Work item: Between the line containing "Go to Subject Guide Search (606, 629)" and the line containing "English (876, 16)" lies a run of lines; give that run again exactly, with both of those lines, and nothing else from the entries below.

Collected data entries:
■ ■ ■ ■ ■ ■ ■

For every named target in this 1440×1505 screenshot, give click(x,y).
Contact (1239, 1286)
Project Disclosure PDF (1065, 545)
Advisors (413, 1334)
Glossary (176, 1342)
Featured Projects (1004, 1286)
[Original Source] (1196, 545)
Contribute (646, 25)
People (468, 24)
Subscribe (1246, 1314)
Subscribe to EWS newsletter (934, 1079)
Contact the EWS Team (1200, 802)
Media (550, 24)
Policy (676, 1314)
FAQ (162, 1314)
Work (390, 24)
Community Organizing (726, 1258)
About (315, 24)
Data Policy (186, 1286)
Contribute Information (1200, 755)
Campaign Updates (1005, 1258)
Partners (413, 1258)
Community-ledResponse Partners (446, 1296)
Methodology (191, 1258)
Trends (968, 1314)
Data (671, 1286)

■ ■ ■ ■ ■ ■ ■

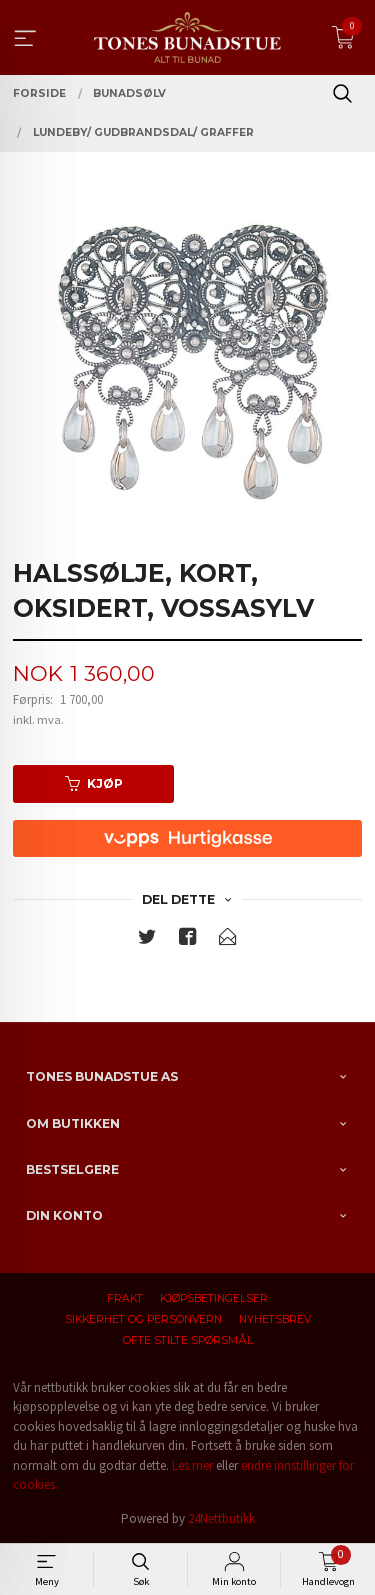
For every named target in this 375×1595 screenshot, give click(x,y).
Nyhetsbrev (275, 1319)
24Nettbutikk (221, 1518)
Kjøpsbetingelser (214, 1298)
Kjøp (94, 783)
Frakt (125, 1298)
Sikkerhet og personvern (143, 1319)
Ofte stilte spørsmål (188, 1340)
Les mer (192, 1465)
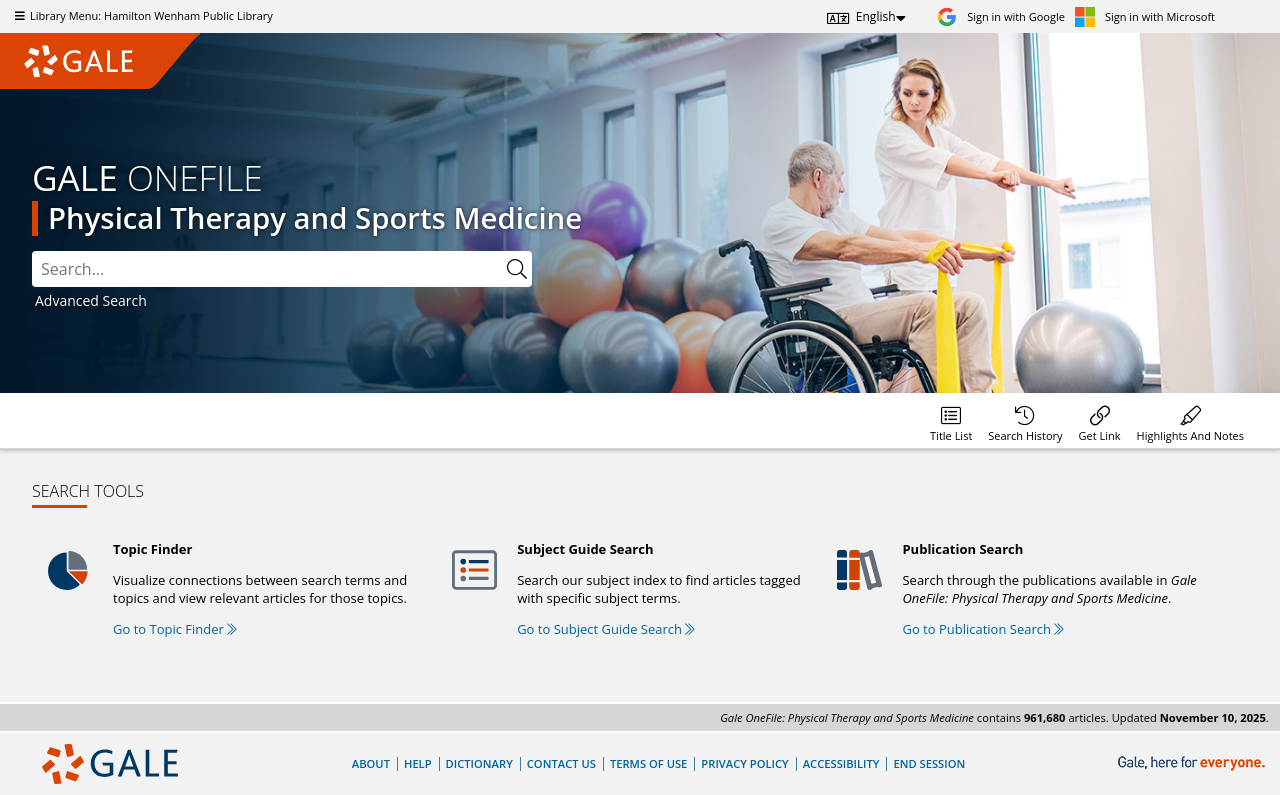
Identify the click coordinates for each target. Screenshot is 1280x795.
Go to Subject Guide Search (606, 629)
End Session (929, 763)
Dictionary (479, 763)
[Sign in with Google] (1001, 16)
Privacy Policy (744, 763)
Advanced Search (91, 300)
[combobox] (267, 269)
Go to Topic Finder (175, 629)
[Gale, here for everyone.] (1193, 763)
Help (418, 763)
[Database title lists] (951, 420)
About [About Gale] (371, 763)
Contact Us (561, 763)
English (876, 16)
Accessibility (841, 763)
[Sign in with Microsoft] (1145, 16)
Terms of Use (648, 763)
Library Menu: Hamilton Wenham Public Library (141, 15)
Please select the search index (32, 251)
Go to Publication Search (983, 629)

■ ■ ■ ■ ■ ■ ■

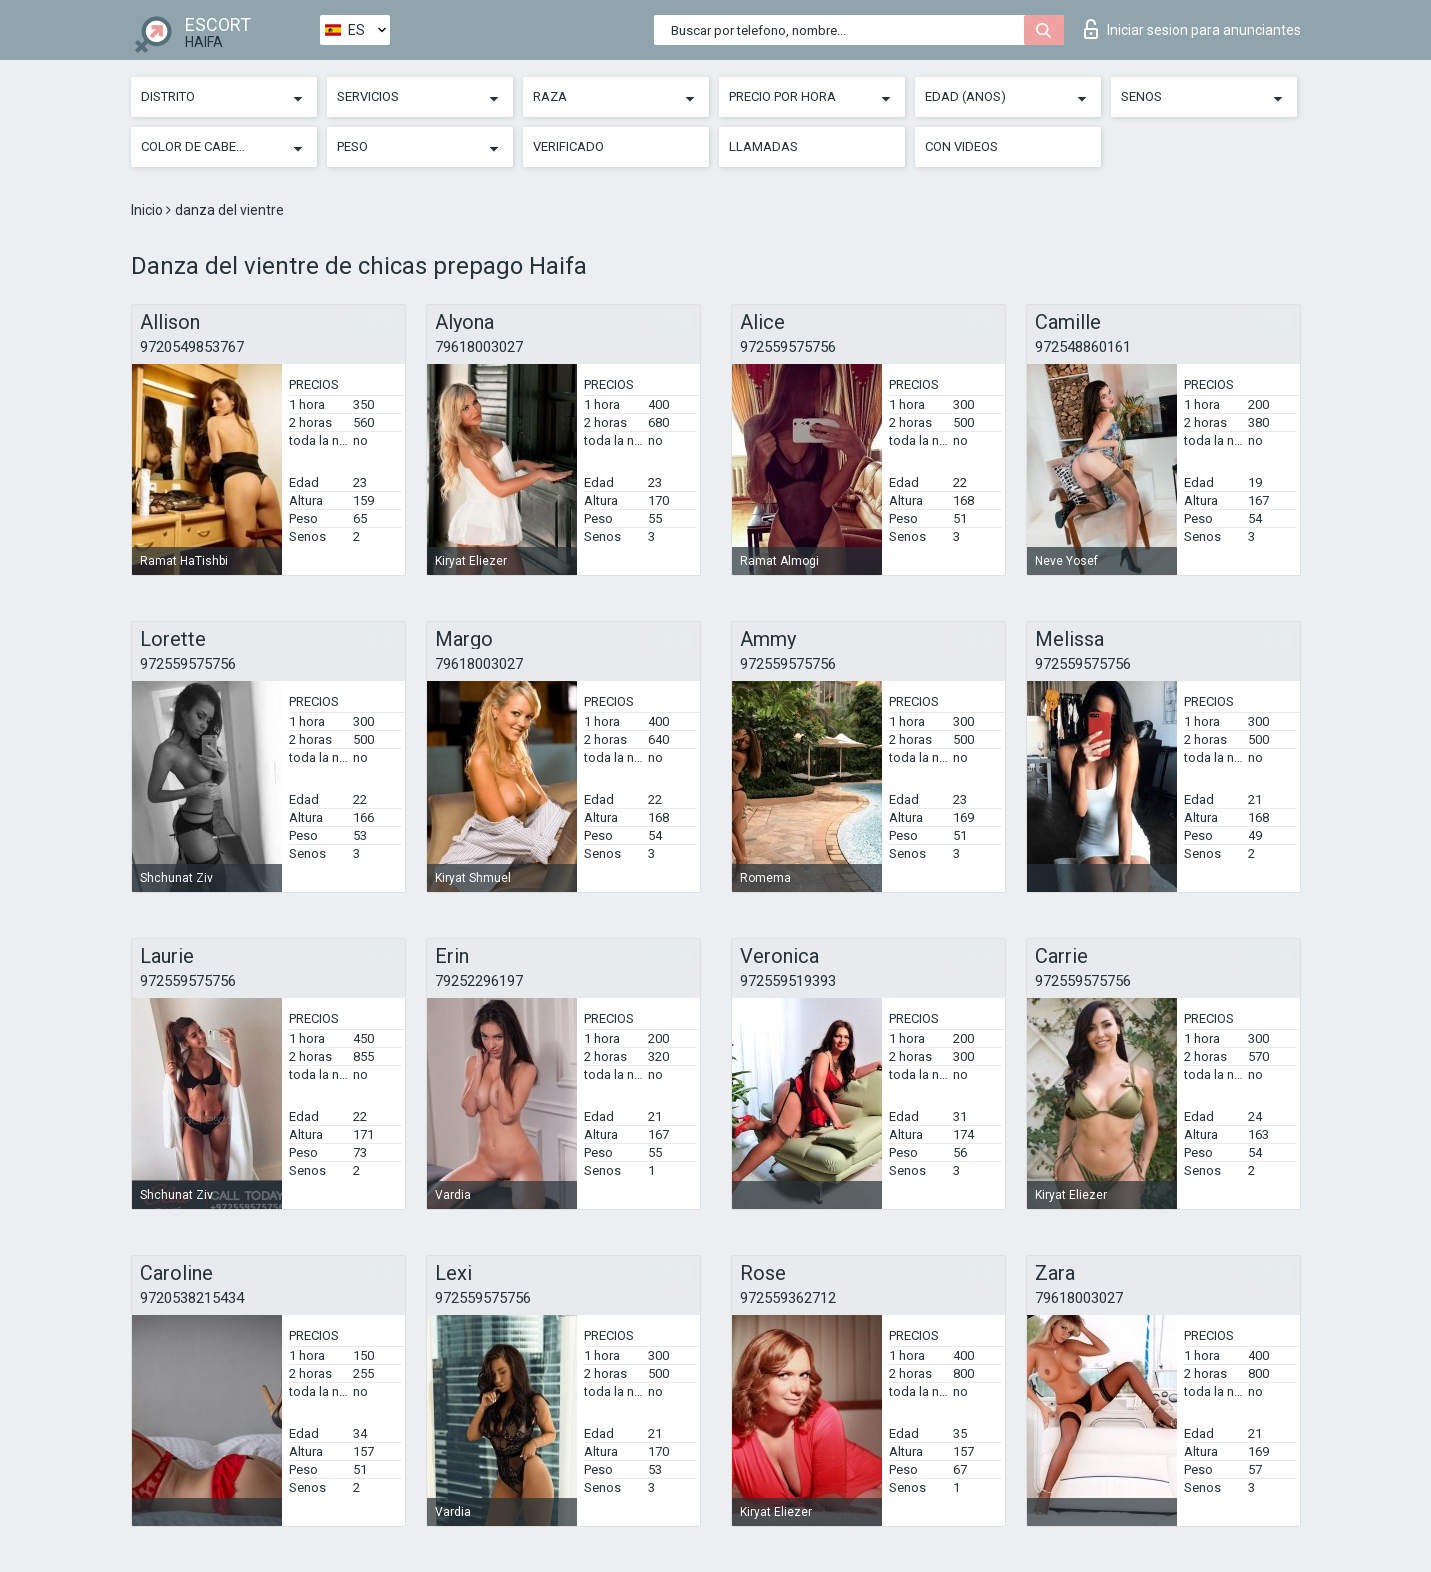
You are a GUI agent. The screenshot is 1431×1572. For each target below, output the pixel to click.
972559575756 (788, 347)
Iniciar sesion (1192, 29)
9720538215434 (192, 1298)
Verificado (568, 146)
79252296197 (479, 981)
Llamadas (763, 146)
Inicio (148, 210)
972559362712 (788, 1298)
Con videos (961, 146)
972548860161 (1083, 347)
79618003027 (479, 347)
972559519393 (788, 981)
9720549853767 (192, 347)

■ ■ ■ ■ ■ ■ ■

Answer space:
Go to Subject Guide Search (606, 629)
End Session (929, 763)
Dictionary (479, 763)
[Sign in with Google] (1001, 16)
Privacy Policy (744, 763)
Advanced Search (91, 300)
[combobox] (267, 269)
Go to Topic Finder (175, 629)
[Gale, here for everyone.] (1193, 763)
Help (418, 763)
[Database title lists] (951, 420)
About [About Gale] (371, 763)
Contact Us (561, 763)
English (876, 16)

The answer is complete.